Lord Sainsbury’s visit to Bristol Neuroscience (BN)
The opening of the Dorothy Hodgkin Building is part of a day-long visit to the University by Lord Sainsbury who was named as patron of BN in February this year. Lord Sainsbury has a personal interest in neuroscience, having read psychology as a student at Cambridge where he studied under Richard Gregory, now Emeritus Professor and Senior Research Fellow in Neuropsychology at Bristol.
In the afternoon, Lord Sainsbury will visit the Department of Experimental Psychology, tour Medical Sciences and take part in an informal discussion with an invited group of key scientists.
In the evening, Professor Ronald de Kloet, one of Europe’s leading neuroendocrinologists and an expert in stress and anxiety disorders, will give the inaugural BN Lord Sainsbury Lecture on Stress: Food for Thought. The event takes place at 6pm in the Medical Sciences Building.
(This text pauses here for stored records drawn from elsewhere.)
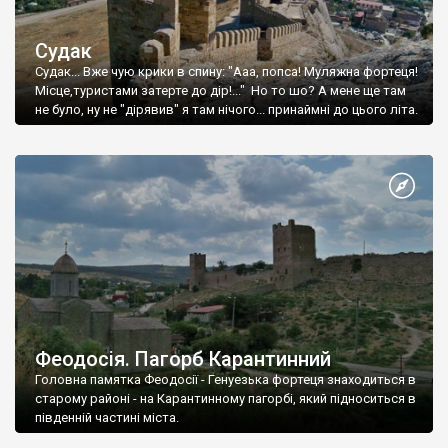
Судак
Судак... Вже чую крики в спину: "Ааа, попса! Муляжна фортеця!
Місце,туристами затерте до дір!..." Но то шо? А мене ще там
не було, ну не "дірявив" я там нічого... принаймні до цього літа.
Феодосія. Пагорб Карантинний
Головна памятка Феодосії - Генуезька фортеця знаходиться в
старому районі - на Карантинному пагорбі, який підноситься в
південній частині міста.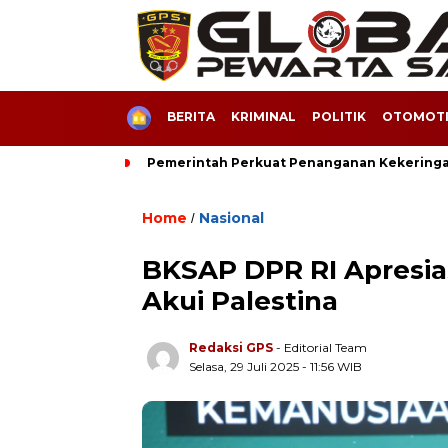
HOME
BERITA
KRIMINAL
POLITIK
OTOMOTI
Pemerintah Perkuat Penanganan Kekeringan 
Home
Nasional
/
BKSAP DPR RI Apresias
Akui Palestina
Redaksi GPS
- Editorial Team
Selasa, 29 Juli 2025 - 11:56 WIB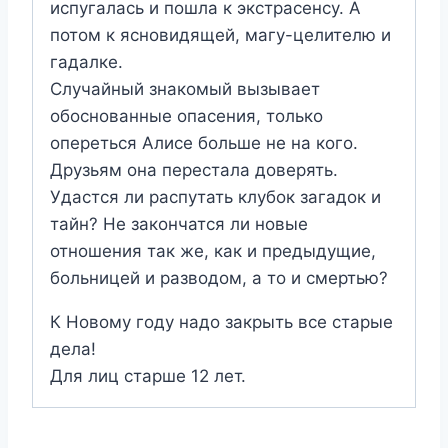
испугалась и пошла к экстрасенсу. А
потом к ясновидящей, магу-целителю и
гадалке.
Случайный знакомый вызывает
обоснованные опасения, только
опереться Алисе больше не на кого.
Друзьям она перестала доверять.
Удастся ли распутать клубок загадок и
тайн? Не закончатся ли новые
отношения так же, как и предыдущие,
больницей и разводом, а то и смертью?
К Новому году надо закрыть все старые
дела!
Для лиц старше 12 лет.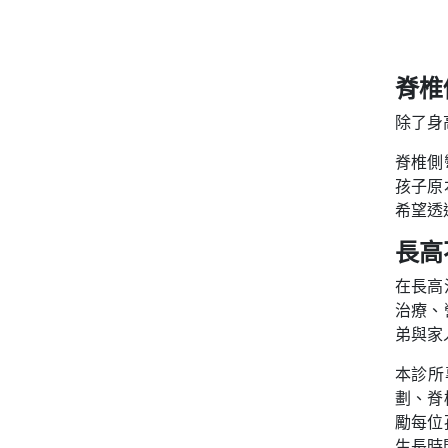
脊椎
除了身
脊椎側
孩子原
希望透
長高
在長高
治療、
弟與家
本診所
劃、脊
勵每位
生長時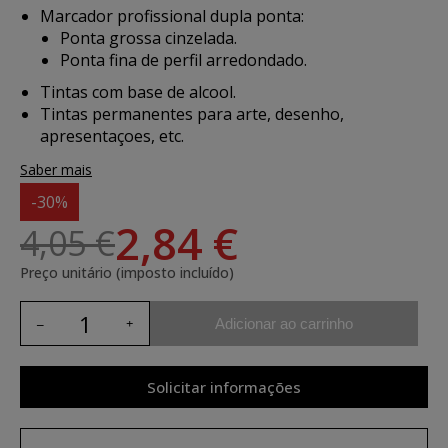
Marcador profissional dupla ponta:
Ponta grossa cinzelada.
Ponta fina de perfil arredondado.
Tintas com base de alcool.
Tintas permanentes para arte, desenho,
apresentaçoes, etc.
Saber mais
-30%
2,84 €
4,05 €
Preço unitário (imposto incluído)
Adicionar ao carrinho
Solicitar informações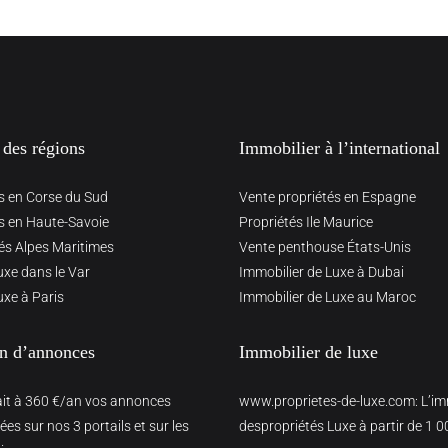
 des régions
Immobilier à l’international
s en Corse du Sud
Vente propriétés en Espagne
s en Haute-Savoie
Propriétés Ile Maurice
és Alpes Maritimes
Vente penthouse États-Unis
uxe dans le Var
Immobilier de Luxe à Dubai
uxe à Paris
Immobilier de Luxe au Maroc
on d’annonces
Immobilier de luxe
ait à 360 €/an vos annonces
www.proprietes-de-luxe.com
: L’i
es sur nos 3 portails et sur les
despropriétés Luxe à partir de 1 0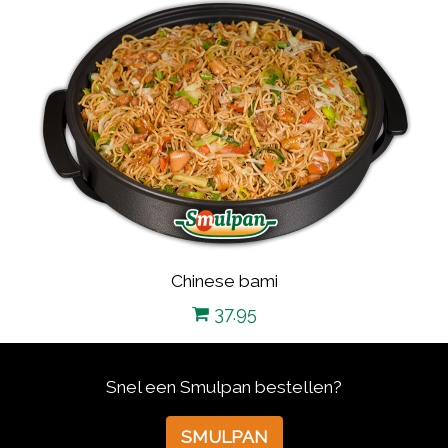
Chinese bami
37.95
Snel een Smulpan bestellen?
SMULPAN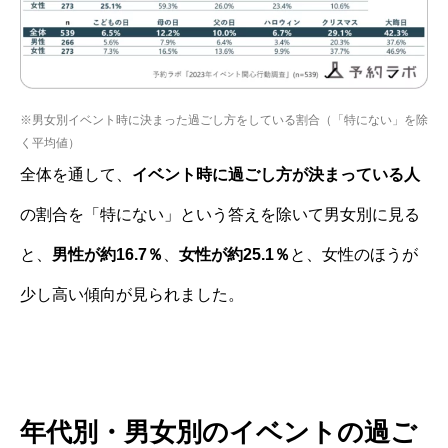
※男女別イベント時に決まった過ごし方をしている割合（「特にない」を除
く平均値）
全体を通して、
イベント時に過ごし方が決まっている人
の割合を「特にない」という答えを除いて男女別に見る
と、
男性が約16.7％
、
女性が約25.1％
と、女性のほうが
少し高い傾向が見られました。
年代別・男女別のイベントの過ご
BN was founded by the University of Bristol in 2003 to serve the needs of the city’s large and diverse neuroscience community. It works in parallel with University departments, is affiliated to the University’s Institute of Advanced Studies and has close links to local NHS Trusts.
BN aims to enable neuroscientists working in many separate sites across Bristol to make full use of the expertise and facilities within the University and its partner hospitals. It raises awareness of the extent and range of neuroscience in Bristol, encourages crosstalk, and creates opportunities for interdisciplinary research.
The 2nd Annual Bristol Neuroscience Symposium on The Inflamed Brain: Infection, Inflammation, Degeneration and Repair in the Nervous System will take place on Friday 24 September.